¿Y si fuese tu madre o tu hermana?

Una de las principales causas de la extensión del mal moral en nuestros días, es la despersonalización de las relaciones sociales. Es mucho más fácil y probable que el hombre falte al respeto de su prójimo, o le inflija un daño objetivo, cuando lo considera extraño y ajeno a su vida.

De nuestro actual Papa se destaca generalmente su profundidad intelectual, que le hace especialmente apto para dirigirse al mundo de la cultura, desarrollando de una forma magistral el diálogo entre la fe y la razón. Entre tantas perlas como encontramos en su predicación, tal vez estén pasando inadvertidas otro tipo de reflexiones muy sencillas y “a ras de tierra”, que no por ello resultan menos iluminadoras.

Como botón de muestra, me voy a referir a unas palabras que Benedicto XVI dirigió a los jóvenes en Sidney, en el discurso de acogida de las Jornadas Mundiales de la Juventud celebradas este verano.

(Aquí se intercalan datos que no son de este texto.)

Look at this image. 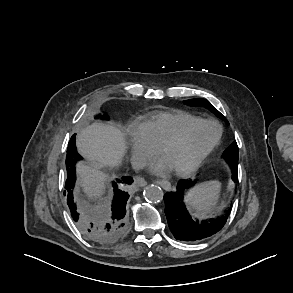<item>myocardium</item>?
Returning <instances> with one entry per match:
<instances>
[{"instance_id": "myocardium-1", "label": "myocardium", "mask_w": 293, "mask_h": 293, "mask_svg": "<svg viewBox=\"0 0 293 293\" xmlns=\"http://www.w3.org/2000/svg\"><path fill=\"white\" fill-rule=\"evenodd\" d=\"M201 124H208V125H214L217 127V135L213 139V141L208 145V147L189 165H187L184 168L180 169H175L174 173L177 176H188L192 173H194L202 164L203 162L207 159V157L214 151V149L218 146L221 137H222V127L219 123L213 120H208V119H198L193 122H190L189 124L185 125L174 137L171 139L165 141L162 143L159 147L158 150L160 153H163L169 148H172L178 144H180L188 131L192 129L193 127Z\"/></svg>"}]
</instances>
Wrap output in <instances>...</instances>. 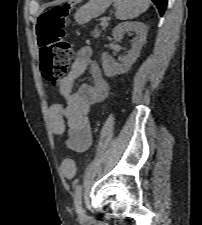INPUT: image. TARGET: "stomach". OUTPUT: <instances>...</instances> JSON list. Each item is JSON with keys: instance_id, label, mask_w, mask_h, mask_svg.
<instances>
[{"instance_id": "0dacf381", "label": "stomach", "mask_w": 202, "mask_h": 225, "mask_svg": "<svg viewBox=\"0 0 202 225\" xmlns=\"http://www.w3.org/2000/svg\"><path fill=\"white\" fill-rule=\"evenodd\" d=\"M113 0H89L77 9L74 19L79 25L88 23L91 19L102 15Z\"/></svg>"}]
</instances>
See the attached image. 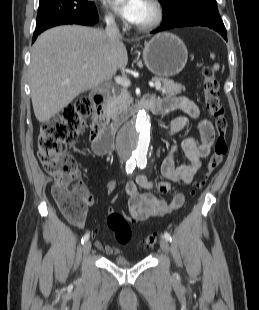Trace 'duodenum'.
<instances>
[{
	"label": "duodenum",
	"instance_id": "duodenum-1",
	"mask_svg": "<svg viewBox=\"0 0 259 310\" xmlns=\"http://www.w3.org/2000/svg\"><path fill=\"white\" fill-rule=\"evenodd\" d=\"M109 90L107 88L96 89L91 100L93 104V120L91 131L92 148L97 154H108L114 147V132L108 124L107 100ZM147 109L154 114L164 113V108L153 96H144L137 100L133 106V113Z\"/></svg>",
	"mask_w": 259,
	"mask_h": 310
}]
</instances>
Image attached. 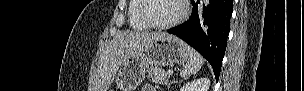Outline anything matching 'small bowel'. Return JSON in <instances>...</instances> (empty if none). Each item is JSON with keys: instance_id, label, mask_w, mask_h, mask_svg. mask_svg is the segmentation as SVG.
<instances>
[{"instance_id": "1", "label": "small bowel", "mask_w": 304, "mask_h": 91, "mask_svg": "<svg viewBox=\"0 0 304 91\" xmlns=\"http://www.w3.org/2000/svg\"><path fill=\"white\" fill-rule=\"evenodd\" d=\"M143 91H156V89L154 87H152L151 85H147L145 87L142 88Z\"/></svg>"}]
</instances>
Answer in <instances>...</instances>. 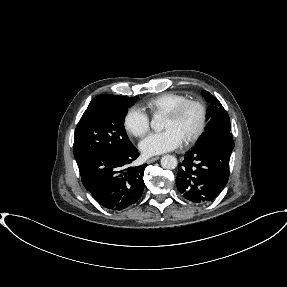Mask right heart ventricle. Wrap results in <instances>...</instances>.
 I'll list each match as a JSON object with an SVG mask.
<instances>
[{"label": "right heart ventricle", "instance_id": "1", "mask_svg": "<svg viewBox=\"0 0 287 287\" xmlns=\"http://www.w3.org/2000/svg\"><path fill=\"white\" fill-rule=\"evenodd\" d=\"M186 96L175 92H165L143 102L142 107L152 115L165 114L181 102Z\"/></svg>", "mask_w": 287, "mask_h": 287}]
</instances>
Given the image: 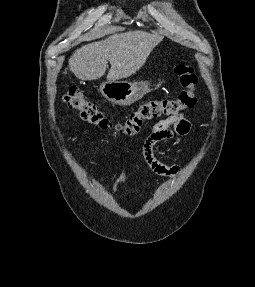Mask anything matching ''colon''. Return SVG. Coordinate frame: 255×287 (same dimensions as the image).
<instances>
[{"label": "colon", "mask_w": 255, "mask_h": 287, "mask_svg": "<svg viewBox=\"0 0 255 287\" xmlns=\"http://www.w3.org/2000/svg\"><path fill=\"white\" fill-rule=\"evenodd\" d=\"M183 90L174 99H153L141 104L132 111L121 123L110 121L97 105L88 100L83 92L75 87H70L64 94V102L70 109L79 112L81 118L90 125L101 130H114L124 135L136 134L143 122L161 115H174L180 111L192 108L197 101L196 86L197 76L192 65L183 60L174 67Z\"/></svg>", "instance_id": "obj_1"}]
</instances>
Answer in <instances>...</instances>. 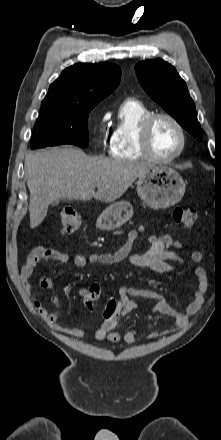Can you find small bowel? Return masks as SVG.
<instances>
[{
    "label": "small bowel",
    "mask_w": 221,
    "mask_h": 440,
    "mask_svg": "<svg viewBox=\"0 0 221 440\" xmlns=\"http://www.w3.org/2000/svg\"><path fill=\"white\" fill-rule=\"evenodd\" d=\"M144 231V227H140L138 230H130L127 236V241L120 249L113 253L90 255L78 254L74 256L73 262L77 267L84 268L90 264L110 266L128 260L137 267L150 269L156 273H172L176 269V265L183 263L182 258L176 253V250L182 247L181 243L170 235L151 236L149 238V249L144 253H137L133 250L134 242L138 237V233ZM45 260H53L66 264L70 261V256L57 249L41 245L34 247L28 254L26 261L21 268L20 278L23 288L31 298L35 309L50 327L55 331L73 338L93 336L99 341L107 340L111 342H119L123 340L126 344H134L137 337L136 329L129 330L123 336L115 330L119 320L123 316L136 310L138 307L137 302L132 300L131 296L156 300L157 305L152 312L168 316L175 321L177 328H184L188 323L189 316L197 313L201 309L204 301V294L208 287L206 271L201 267H196L193 270V273L198 279V287L193 293L192 301L187 305L185 310L178 311L165 300L162 294L156 291L141 290L124 286L118 291V307L116 312H114L112 321H105L103 319L100 326L94 331L80 327H65L59 324L62 317V305L59 297L57 295H50L47 298L56 307V311L49 312L43 304L44 300L32 292V284L30 280L34 269L38 263ZM191 260L195 263H199L202 260V255L199 252H194L191 255ZM56 283V278L39 277L37 279V284L42 288H52ZM90 287H80L77 289V294L81 298V304L83 307H86L85 301L89 294ZM158 336L159 334L157 333L149 335L150 338Z\"/></svg>",
    "instance_id": "obj_1"
}]
</instances>
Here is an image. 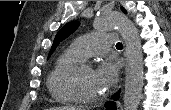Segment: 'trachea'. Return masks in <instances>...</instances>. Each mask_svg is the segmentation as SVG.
<instances>
[{
	"label": "trachea",
	"mask_w": 171,
	"mask_h": 110,
	"mask_svg": "<svg viewBox=\"0 0 171 110\" xmlns=\"http://www.w3.org/2000/svg\"><path fill=\"white\" fill-rule=\"evenodd\" d=\"M116 48H123L122 43H121V42H118V43L116 44Z\"/></svg>",
	"instance_id": "3493384b"
}]
</instances>
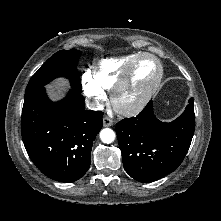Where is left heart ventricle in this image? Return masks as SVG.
<instances>
[{"mask_svg": "<svg viewBox=\"0 0 221 221\" xmlns=\"http://www.w3.org/2000/svg\"><path fill=\"white\" fill-rule=\"evenodd\" d=\"M158 75V65L151 58L142 59L135 68L131 84L124 93L122 101L133 103L154 83Z\"/></svg>", "mask_w": 221, "mask_h": 221, "instance_id": "1", "label": "left heart ventricle"}]
</instances>
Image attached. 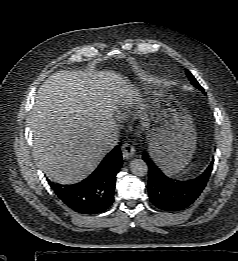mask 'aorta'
I'll return each instance as SVG.
<instances>
[{"label":"aorta","mask_w":238,"mask_h":261,"mask_svg":"<svg viewBox=\"0 0 238 261\" xmlns=\"http://www.w3.org/2000/svg\"><path fill=\"white\" fill-rule=\"evenodd\" d=\"M130 170L134 175L138 177H143L147 175L148 166L146 162L142 159H133L130 162Z\"/></svg>","instance_id":"aorta-1"}]
</instances>
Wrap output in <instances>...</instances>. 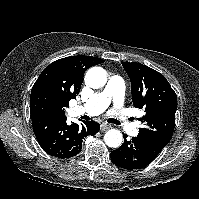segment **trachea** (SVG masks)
Listing matches in <instances>:
<instances>
[{"mask_svg": "<svg viewBox=\"0 0 199 199\" xmlns=\"http://www.w3.org/2000/svg\"><path fill=\"white\" fill-rule=\"evenodd\" d=\"M109 122L113 124H118V125L120 124V122L117 119H112V118L109 119Z\"/></svg>", "mask_w": 199, "mask_h": 199, "instance_id": "3493384b", "label": "trachea"}]
</instances>
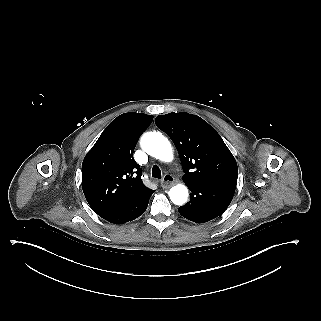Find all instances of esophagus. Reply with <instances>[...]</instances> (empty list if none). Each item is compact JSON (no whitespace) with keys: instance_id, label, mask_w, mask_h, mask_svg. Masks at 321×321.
Segmentation results:
<instances>
[{"instance_id":"obj_1","label":"esophagus","mask_w":321,"mask_h":321,"mask_svg":"<svg viewBox=\"0 0 321 321\" xmlns=\"http://www.w3.org/2000/svg\"><path fill=\"white\" fill-rule=\"evenodd\" d=\"M174 177L170 174H165L161 182V187L168 189L173 186Z\"/></svg>"}]
</instances>
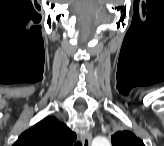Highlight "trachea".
I'll use <instances>...</instances> for the list:
<instances>
[{
	"mask_svg": "<svg viewBox=\"0 0 164 146\" xmlns=\"http://www.w3.org/2000/svg\"><path fill=\"white\" fill-rule=\"evenodd\" d=\"M76 146H81V143L78 142V143L76 144Z\"/></svg>",
	"mask_w": 164,
	"mask_h": 146,
	"instance_id": "1",
	"label": "trachea"
}]
</instances>
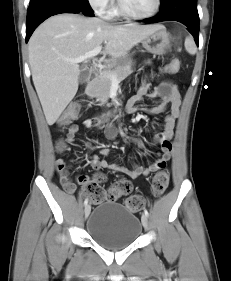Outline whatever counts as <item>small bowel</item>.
I'll list each match as a JSON object with an SVG mask.
<instances>
[{"mask_svg": "<svg viewBox=\"0 0 231 281\" xmlns=\"http://www.w3.org/2000/svg\"><path fill=\"white\" fill-rule=\"evenodd\" d=\"M147 65L150 61L145 62ZM146 82L141 86L138 93L131 99L134 103L136 101H142L149 99L157 105L158 110L170 109L169 113L165 116L162 131L158 132L154 136V140L160 145L161 156L147 166H141L139 164L133 163L131 169L113 164L107 160L99 157L98 155H93L89 161L90 166L94 170L108 169L117 173H121L129 178L135 179L140 176H147L153 172H156L164 168L167 162L172 157L173 152V136L176 119L179 116L181 96L177 86L170 80L163 79L157 74H149L146 76ZM151 80L157 81V86L153 90H149V84ZM83 126L87 129L95 126L100 127L101 123L99 121L92 122L91 120H86L83 122ZM78 131L77 125H72L66 135V141L72 146H78L75 140V134ZM105 136L108 139H115L117 137V131L112 126L105 127ZM87 149H92L91 143L87 142L85 144ZM109 149L104 148L101 150L102 156H107ZM56 171L59 175L60 183L63 189L68 193H74L76 186L69 176V166L66 164L65 160L59 158L56 160ZM76 180L80 185H87L90 182V177L87 175L79 174L76 176Z\"/></svg>", "mask_w": 231, "mask_h": 281, "instance_id": "1", "label": "small bowel"}]
</instances>
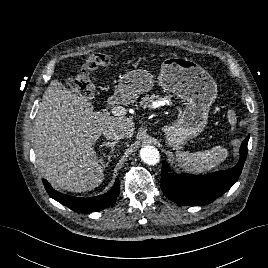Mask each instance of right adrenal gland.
Instances as JSON below:
<instances>
[{"mask_svg": "<svg viewBox=\"0 0 268 268\" xmlns=\"http://www.w3.org/2000/svg\"><path fill=\"white\" fill-rule=\"evenodd\" d=\"M118 142L117 141H114V142H103L101 145H100V148H103V147H110L111 151L108 155V161L105 162V167L108 166L109 162L111 161V157H112V154L114 152V147L115 145L117 144ZM104 162V160H102Z\"/></svg>", "mask_w": 268, "mask_h": 268, "instance_id": "2a0ac1e0", "label": "right adrenal gland"}]
</instances>
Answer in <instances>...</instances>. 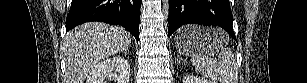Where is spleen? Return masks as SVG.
I'll return each instance as SVG.
<instances>
[{
    "label": "spleen",
    "instance_id": "3e777b00",
    "mask_svg": "<svg viewBox=\"0 0 307 83\" xmlns=\"http://www.w3.org/2000/svg\"><path fill=\"white\" fill-rule=\"evenodd\" d=\"M210 33L221 34L224 32L220 29L218 31L211 29ZM226 36L229 38L228 35ZM191 57L195 69L205 77L211 79L213 83H238V66L234 54L229 48L223 47L221 49L218 60L202 53L195 54Z\"/></svg>",
    "mask_w": 307,
    "mask_h": 83
}]
</instances>
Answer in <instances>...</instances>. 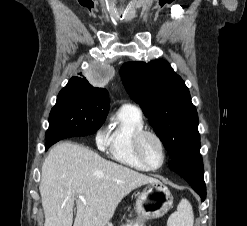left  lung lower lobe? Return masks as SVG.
I'll list each match as a JSON object with an SVG mask.
<instances>
[{
	"label": "left lung lower lobe",
	"mask_w": 247,
	"mask_h": 226,
	"mask_svg": "<svg viewBox=\"0 0 247 226\" xmlns=\"http://www.w3.org/2000/svg\"><path fill=\"white\" fill-rule=\"evenodd\" d=\"M169 168L183 177L200 195L202 201L206 197V187L203 178V162L200 152L192 156L171 160Z\"/></svg>",
	"instance_id": "left-lung-lower-lobe-1"
}]
</instances>
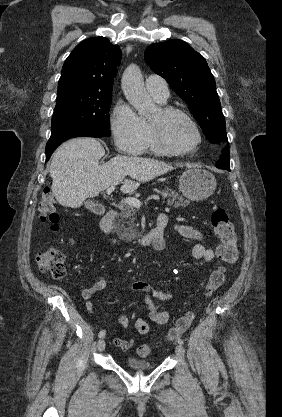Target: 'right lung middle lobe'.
<instances>
[{
    "label": "right lung middle lobe",
    "mask_w": 282,
    "mask_h": 417,
    "mask_svg": "<svg viewBox=\"0 0 282 417\" xmlns=\"http://www.w3.org/2000/svg\"><path fill=\"white\" fill-rule=\"evenodd\" d=\"M111 100V92L79 90L57 93L51 134L81 127L109 137Z\"/></svg>",
    "instance_id": "1"
}]
</instances>
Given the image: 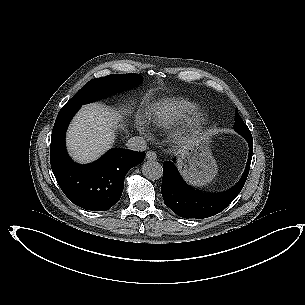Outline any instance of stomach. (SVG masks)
Listing matches in <instances>:
<instances>
[{
	"label": "stomach",
	"mask_w": 305,
	"mask_h": 305,
	"mask_svg": "<svg viewBox=\"0 0 305 305\" xmlns=\"http://www.w3.org/2000/svg\"><path fill=\"white\" fill-rule=\"evenodd\" d=\"M212 143L211 134L199 133L190 147L177 156V168L183 179L192 186H207L218 173V166L212 154Z\"/></svg>",
	"instance_id": "obj_1"
}]
</instances>
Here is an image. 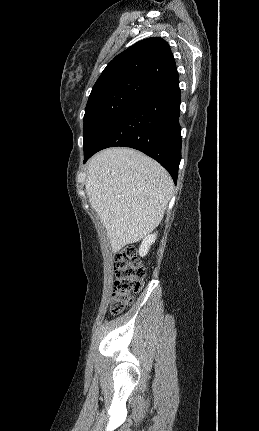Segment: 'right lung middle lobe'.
Here are the masks:
<instances>
[{
	"label": "right lung middle lobe",
	"mask_w": 259,
	"mask_h": 431,
	"mask_svg": "<svg viewBox=\"0 0 259 431\" xmlns=\"http://www.w3.org/2000/svg\"><path fill=\"white\" fill-rule=\"evenodd\" d=\"M149 90L142 82L130 81L90 94L84 115V154L111 123Z\"/></svg>",
	"instance_id": "dd1d6c3e"
}]
</instances>
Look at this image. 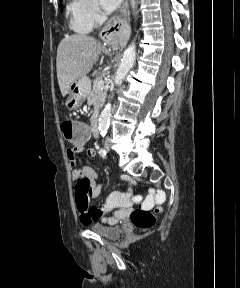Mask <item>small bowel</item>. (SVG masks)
<instances>
[{
	"label": "small bowel",
	"mask_w": 240,
	"mask_h": 288,
	"mask_svg": "<svg viewBox=\"0 0 240 288\" xmlns=\"http://www.w3.org/2000/svg\"><path fill=\"white\" fill-rule=\"evenodd\" d=\"M86 129V138L78 143H73V147L67 150L68 160L71 165L76 163V155L83 154L88 157H93L96 150L92 147H86L85 143L89 133ZM72 177L76 180L74 188L75 200L77 209L80 215V220L83 224L89 225L99 220L109 224H115L120 219L127 217L131 209V193H123L119 191L112 192L105 204L100 207L89 206V199L97 197L102 190V183L99 181L97 172L90 166H83L74 169ZM118 210L109 214L113 209Z\"/></svg>",
	"instance_id": "1"
}]
</instances>
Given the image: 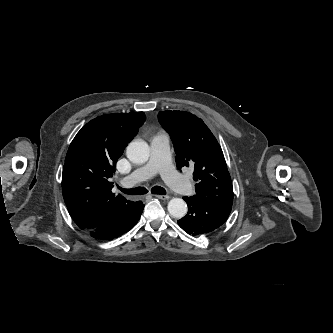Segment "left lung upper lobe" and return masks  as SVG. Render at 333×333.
<instances>
[{
  "label": "left lung upper lobe",
  "instance_id": "5c2ea615",
  "mask_svg": "<svg viewBox=\"0 0 333 333\" xmlns=\"http://www.w3.org/2000/svg\"><path fill=\"white\" fill-rule=\"evenodd\" d=\"M158 119L171 136L177 168H194V196L211 205L232 208L233 187L222 149L202 119L171 110L160 112Z\"/></svg>",
  "mask_w": 333,
  "mask_h": 333
}]
</instances>
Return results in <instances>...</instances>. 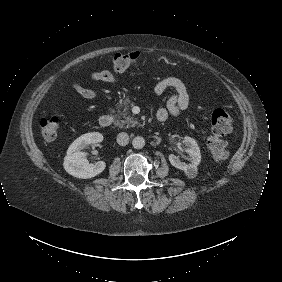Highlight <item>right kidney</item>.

El contexto en el que fueron pronunciadas, fue la denuncia de la proliferación de la violencia en las pantallas, unida a la degradación de la sexualidad: “Me pregunto cómo uno que estuviera cara a cara con personas que están sufriendo realmente violencia y explotación sexual podría explicar que estas tragedias, representadas de manera virtual, han de considerarse simplemente como «diversión»”.

La reflexión del Papa no es tanto la del intelectual que parte de unos argumentos teóricos, como la del observador impregnado de sensibilidad cristiana. En efecto, una de las principales causas de la extensión del mal moral en nuestros días, es la despersonalización de las relaciones sociales. Es mucho más fácil y probable que el hombre falte al respeto de su prójimo, o le inflija un daño objetivo, cuando lo considera extraño y ajeno a su vida.

Recuerdo una anécdota de infancia que traigo a colación: estaba ante el televisor viendo una película de vaqueros, en la que los indios caían “como moscas”. Nuestro alborozo por la victoria de los “buenos” era indisimulado. En un determinado momento escuché la voz de mi padre que me decía: “¡No olvides que los indios también tienen padre y madre…!” Aquella afirmación podía parecer tan obvia como extemporánea, pero en realidad había dado en el centro de la diana: el regocijo por el exterminio de aquellos indios presuponía una percepción despersonalizada de sus vidas.

Recuerdo también otra anécdota similar, aunque más reciente: conversaba con un grupo de jóvenes, a quienes les costaba entender y aceptar los motivos por los que la Iglesia Católica juzga como inmoral el recurso a la pornografía. Nuestra charla, bien podía parecer una conversación de sordos, ya que mis interlocutores parecían totalmente impermeables ante los argumentos morales que les exponía. Sin embargo, todo cambió cuando en un determinado momento se me ocurrió decirles: “¿Y si fuese vuestra madre o vuestra hermana?”

He aquí una de las causas por las que nos cuesta tanto poner en práctica el mandamiento del amor al prójimo: la consideración despersonalizada de nuestro prójimo. ¿Cómo amar a los demás cuando los percibimos como ajenos y distantes de nuestras vidas, como competidores de nuestros intereses, e incluso a veces, como odiosos y hasta enemigos?

La Iglesia no se limita a predicarnos el ideal del amor, sino que también nos indica el camino que hemos de recorrer para vivirlo. Una de las pistas más iluminadoras y prácticas la encontramos en el nº 2212 del Catecismo de la Iglesia Católica: en el contexto de la explicación del cuarto mandamiento de la Ley de Dios (“Honra a tu padre y a tu madre”), se subraya el papel decisivo que tienen las relaciones familiares, a la hora de mostrar cómo deberían ser todas nuestras relaciones personales y sociales:

« El cuarto mandamiento ilumina las demás relaciones en la sociedad. En nuestros hermanos y hermanas vemos a los hijos de nuestros padres; en nuestros primos, los descendientes de nuestros abuelos; en nuestros conciudadanos, los hijos de nuestra patria; en los bautizados, los hijos de nuestra madre, la Iglesia; en toda persona humana, un hijo o una hija del que quiere ser llamado "Padre nuestro". Así, nuestras relaciones con el prójimo se deben reconocer como pertenecientes al orden personal. El prójimo no es un "individuo” de la colectividad humana; es "alguien" que por sus orígenes, siempre "próximos" por una u otra razón, merece una atención y un respeto singulares ».

La conclusión es clara: la familia es el modelo de las relaciones sociales. En efecto, si nuestra fe cristiana afirma que la comunión interna de nuestras familias es imagen de la comunión de las tres divinas Personas de la Santisima Trinidad (cfr. CIC nº 2205), así también podemos añadir que nuestras relaciones sociales están llamadas a ser reflejo e imagen de la comunión familiar y de las relaciones personales que en ella se establecen.